Rice's theorem states that every non-trivial semantic property of Turing machines is undecidable. A semantic property is one that depends on the function a TM computes — not its syntactic description — and non-trivial means it is true of some TMs and false of others. Consequently, questions like 'Does this program output 42 on input 5?', 'Does this program halt on all inputs?', or 'Do these two programs compute the same function?' are all undecidable. The proof reduces from the halting problem by showing any non-trivial semantic property could be used to detect halting.
First internalize the syntactic/semantic distinction — properties of program descriptions versus properties of the functions they compute. Then work through the formal proof by contradiction, understanding how any non-trivial semantic property can be co-opted to solve the halting problem.
The halting problem showed that one specific question about programs — "does this program halt on this input?" — is undecidable. Rice's theorem is a sweeping generalization: *every* interesting question about what a program computes is undecidable. The key distinction that makes this precise is between syntactic and semantic properties. A syntactic property depends on the description of the Turing machine — its states, transitions, tape alphabet. A semantic property depends only on the function the machine computes, regardless of how it is encoded. "This TM has fewer than 100 states" is syntactic. "This TM outputs 42 on input 5" is semantic.
To see why semantic properties are harder, notice that two machines with wildly different descriptions might compute the same function, and two nearly-identical machines might compute completely different functions. You cannot read off what a program computes from its description without, in effect, running it. Rice's theorem makes this precise: if P is a semantic property that is non-trivial (some TMs have it, some don't), then there is no algorithm that takes a TM description and correctly decides whether that TM has property P.

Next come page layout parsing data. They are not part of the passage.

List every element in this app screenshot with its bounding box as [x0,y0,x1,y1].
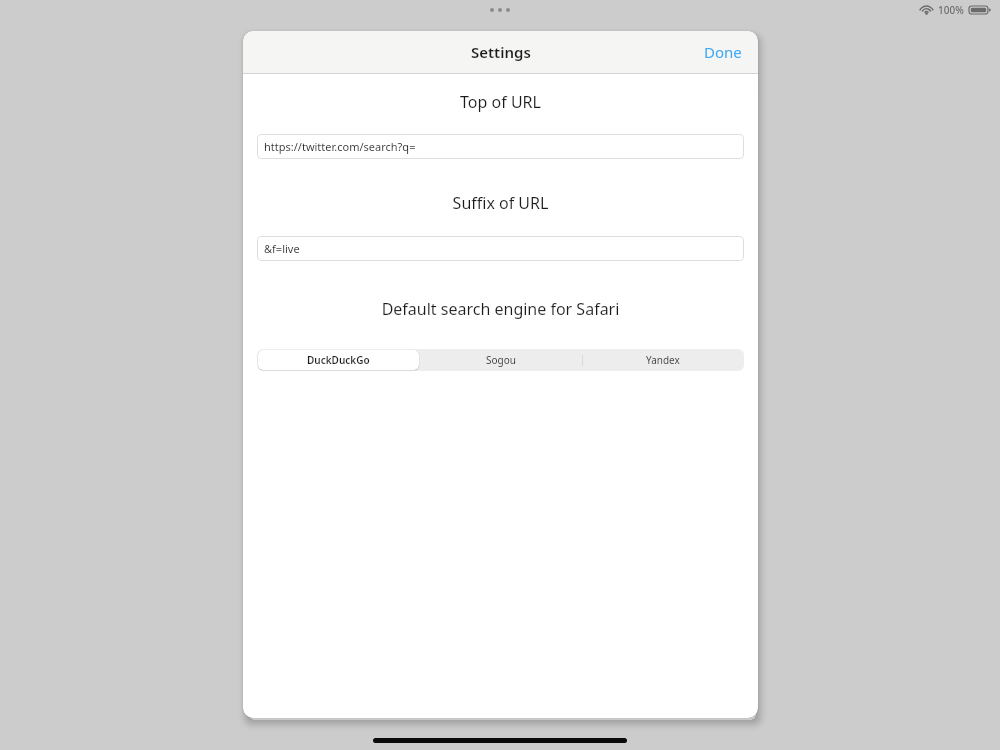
staticText: 100% [938,3,964,17]
other: Wi-Fi [920,5,933,15]
staticText: Sogou [486,353,516,367]
staticText: Default search engine for Safari [243,298,758,320]
staticText: Top of URL [243,91,758,113]
button[interactable]: DuckDuckGo [257,349,420,371]
button[interactable]: https://twitter.com/search?q= [257,134,744,159]
staticText: Done [704,42,742,62]
other: Battery full [969,5,991,15]
staticText: DuckDuckGo [307,353,370,367]
staticText: https://twitter.com/search?q= [264,139,416,154]
button[interactable]: Sogou [420,349,582,371]
button[interactable]: Done [688,33,758,71]
staticText: Yandex [646,353,680,367]
staticText: &f=live [264,241,300,256]
staticText: Settings [471,42,531,62]
staticText: Suffix of URL [243,192,758,214]
button[interactable]: &f=live [257,236,744,261]
button[interactable]: Yandex [582,349,744,371]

The proof uses the halting problem reduction you already know. Suppose you had an algorithm A deciding property P. Pick a TM M₀ that has P (exists by non-triviality) and a TM M₁ that lacks P. Given any TM T and input w, build a new TM T_{w} that: (1) first runs T on w, and (2) if T halts, runs as M₀, otherwise diverges forever. The machine T_{w} computes M₀'s function if T halts on w, and computes nothing (or M₁'s function) if T doesn't halt. Now run A on T_{w}: A answers "yes" iff T halts on w. This solves the halting problem — a contradiction. Every part of this construction generalizes to any non-trivial semantic property.

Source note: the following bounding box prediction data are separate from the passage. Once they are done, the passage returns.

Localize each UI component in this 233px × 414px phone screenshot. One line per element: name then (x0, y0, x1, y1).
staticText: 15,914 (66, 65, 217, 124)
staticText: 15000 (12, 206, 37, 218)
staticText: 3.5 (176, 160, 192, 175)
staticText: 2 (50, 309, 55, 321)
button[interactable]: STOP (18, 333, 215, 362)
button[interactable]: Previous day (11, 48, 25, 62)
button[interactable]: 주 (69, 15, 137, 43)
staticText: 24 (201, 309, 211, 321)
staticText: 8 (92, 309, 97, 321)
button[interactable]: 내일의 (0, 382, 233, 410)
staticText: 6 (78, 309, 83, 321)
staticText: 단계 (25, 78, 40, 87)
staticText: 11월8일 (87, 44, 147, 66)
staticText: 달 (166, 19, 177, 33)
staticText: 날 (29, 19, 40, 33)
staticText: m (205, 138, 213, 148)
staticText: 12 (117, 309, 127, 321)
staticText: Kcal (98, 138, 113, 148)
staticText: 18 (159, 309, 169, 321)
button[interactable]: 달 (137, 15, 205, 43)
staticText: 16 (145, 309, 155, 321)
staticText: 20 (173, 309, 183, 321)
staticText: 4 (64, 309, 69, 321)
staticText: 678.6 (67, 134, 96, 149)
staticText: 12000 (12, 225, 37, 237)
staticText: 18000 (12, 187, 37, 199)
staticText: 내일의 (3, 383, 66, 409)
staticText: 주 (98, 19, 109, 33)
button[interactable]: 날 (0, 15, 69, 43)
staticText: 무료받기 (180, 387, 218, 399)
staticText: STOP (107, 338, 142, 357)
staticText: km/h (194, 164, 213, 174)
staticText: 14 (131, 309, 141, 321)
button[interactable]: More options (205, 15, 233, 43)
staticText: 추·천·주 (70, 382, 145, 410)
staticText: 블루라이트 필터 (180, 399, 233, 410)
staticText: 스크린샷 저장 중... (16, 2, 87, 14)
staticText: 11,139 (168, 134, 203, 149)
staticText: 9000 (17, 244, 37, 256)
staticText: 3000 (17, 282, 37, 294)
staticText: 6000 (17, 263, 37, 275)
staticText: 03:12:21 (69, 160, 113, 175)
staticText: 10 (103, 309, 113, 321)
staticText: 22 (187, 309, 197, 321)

The practical implication is profound: no static analysis tool can be both sound and complete for any semantic property. Tools like type checkers and linters are always either incomplete (they miss some bugs) or unsound (they report false positives) — not from engineering failure, but from fundamental mathematical necessity. Rice's theorem explains why program verification is hard in principle, and why all practical static analysis tools approximate semantic properties through syntactic overapproximations.